> **Exercise objective**:
Each line from the one containing "Контакты и реквизиты" to the last line of the listing below is to be duplicated exactly, and no picture is to be carried over.

> **Data for this exercise**:
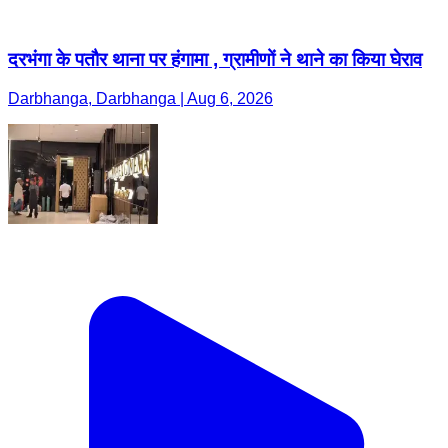
दरभंगा के पतौर थाना पर हंगामा , ग्रामीणों ने थाने का किया घेराव
Darbhanga, Darbhanga | Aug 6, 2026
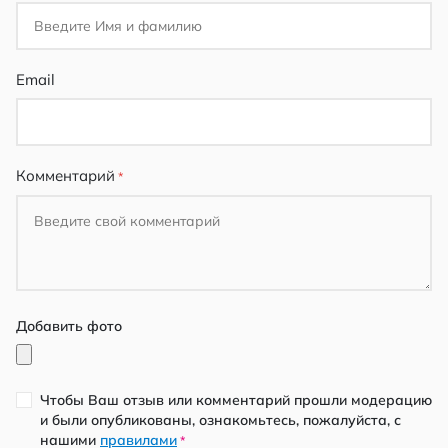
Email
Комментарий
Добавить фото
Чтобы Ваш отзыв или комментарий прошли модерацию
и были опубликованы, ознакомьтесь, пожалуйста, с
нашими
правилами
*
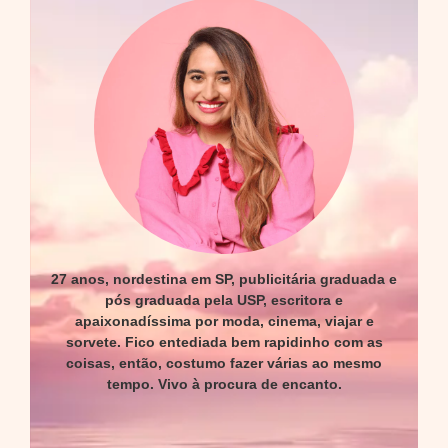
27 anos, nordestina em SP, publicitária graduada e
pós graduada pela USP, escritora e
apaixonadíssima por moda, cinema, viajar e
sorvete. Fico entediada bem rapidinho com as
coisas, então, costumo fazer várias ao mesmo
tempo. Vivo à procura de encanto.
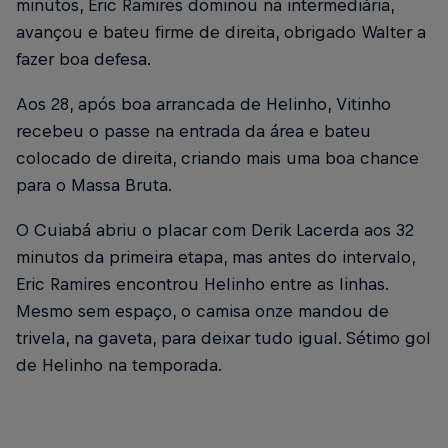
minutos, Eric Ramires dominou na intermediária,
avançou e bateu firme de direita, obrigado Walter a
fazer boa defesa.
Aos 28, após boa arrancada de Helinho, Vitinho
recebeu o passe na entrada da área e bateu
colocado de direita, criando mais uma boa chance
para o Massa Bruta.
O Cuiabá abriu o placar com Derik Lacerda aos 32
minutos da primeira etapa, mas antes do intervalo,
Eric Ramires encontrou Helinho entre as linhas.
Mesmo sem espaço, o camisa onze mandou de
trivela, na gaveta, para deixar tudo igual. Sétimo gol
de Helinho na temporada.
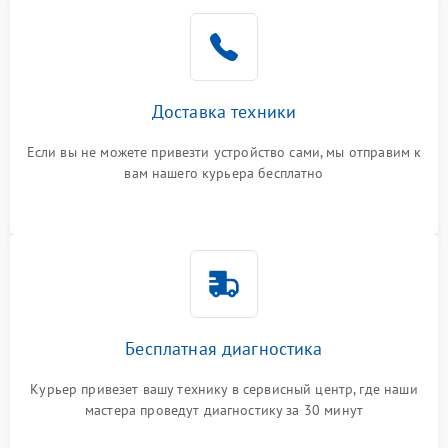
Доставка техники
Если вы не можете привезти устройство сами, мы отправим к
вам нашего курьера бесплатно
Бесплатная диагностика
Курьер привезет вашу технику в сервисный центр, где наши
мастера проведут диагностику за 30 минут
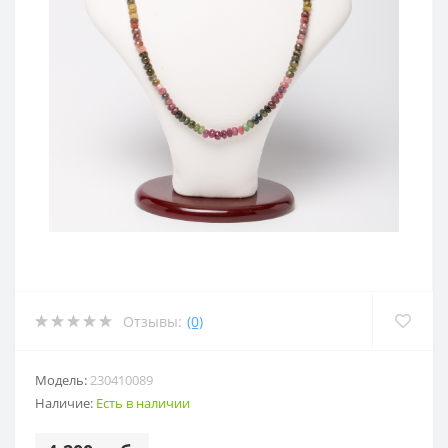
Отзывы:
(0)
Модель:
230410089
Наличие:
Есть в наличии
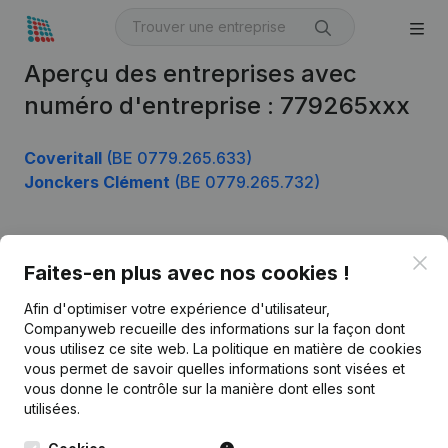
Aperçu des entreprises avec
numéro d'entreprise : 779265xxx
Coveritall
(BE 0779.265.633)
Jonckers Clément
(BE 0779.265.732)
Clo
Produit
Faites-en plus avec nos cookies !
Informations d’entreprise
Afin d'optimiser votre expérience d'utilisateur,
Companyweb recueille des informations sur la façon dont
Monitoring
Français
vous utilisez ce site web.
La politique en matière de cookies
vous permet de savoir quelles informations sont visées et
Recherche internationale
vous donne le contrôle sur la manière dont elles sont
Kantorenpark Everest
Prospection
utilisées.
Leuvensesteenweg
iOS app
248D,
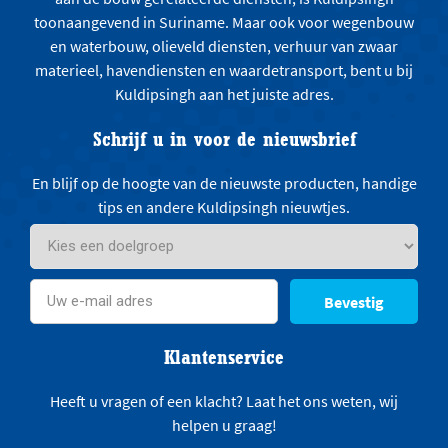
toonaangevend in Suriname. Maar ook voor wegenbouw
en waterbouw, olieveld diensten, verhuur van zwaar
materieel, havendiensten en waardetransport, bent u bij
Kuldipsingh aan het juiste adres.
Schrijf u in voor de nieuwsbrief
En blijf op de hoogte van de nieuwste producten, handige
tips en andere Kuldipsingh nieuwtjes.
Bevestig
Klantenservice
Heeft u vragen of een klacht? Laat het ons weten, wij
helpen u graag!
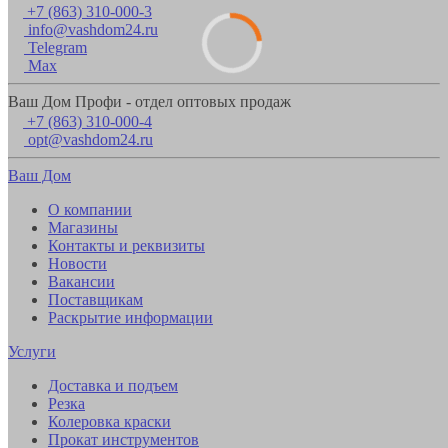
+7 (863) 310-000-3
info@vashdom24.ru
Telegram
Max
Ваш Дом Профи - отдел оптовых продаж
+7 (863) 310-000-4
opt@vashdom24.ru
Ваш Дом
О компании
Магазины
Контакты и реквизиты
Новости
Вакансии
Поставщикам
Раскрытие информации
Услуги
Доставка и подъем
Резка
Колеровка краски
Прокат инструментов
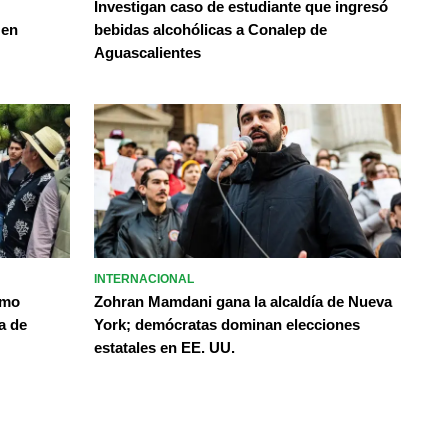
Investigan caso de estudiante que ingresó
 en
bebidas alcohólicas a Conalep de
Aguascalientes
INTERNACIONAL
omo
Zohran Mamdani gana la alcaldía de Nueva
a de
York; demócratas dominan elecciones
estatales en EE. UU.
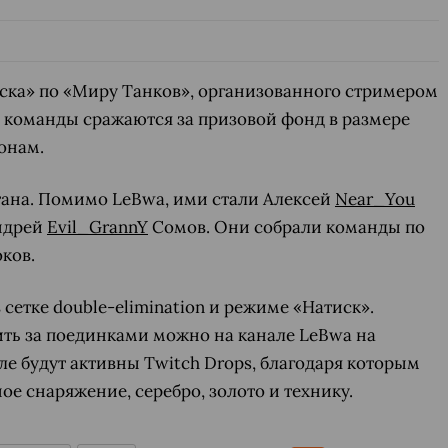
ска» по «Миру Танков», организованного стримером
 команды сражаются за призовой фонд в размере
онам.
ана. Помимо LeBwa, ими стали Алексей
Near_You
ндрей
Evil_GrannY
Сомов. Они собрали команды по
оков.
 сетке double-elimination и режиме «Натиск».
ить за поединками можно на канале LeBwa на
ле будут активны Twitch Drops, благодаря которым
е снаряжение, серебро, золото и технику.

> **Your response**:
Контакты и реквизиты
Новости
Вакансии
Поставщикам
Раскрытие информации
Услуги
Доставка и подъем
Резка
Колеровка краски
Прокат инструментов
Investigan caso de estudiante que ingresó
 en
bebidas alcohólicas a Conalep de
Aguascalientes
INTERNACIONAL
omo
Zohran Mamdani gana la alcaldía de Nueva
a de
York; demócratas dominan elecciones
estatales en EE. UU.
ска» по «Миру Танков», организованного стримером
 команды сражаются за призовой фонд в размере
онам.
ана. Помимо LeBwa, ими стали Алексей
Near_You
ндрей
Evil_GrannY
Сомов. Они собрали команды по
оков.
 сетке double-elimination и режиме «Натиск».
ить за поединками можно на канале LeBwa на
ле будут активны Twitch Drops, благодаря которым
е снаряжение, серебро, золото и технику.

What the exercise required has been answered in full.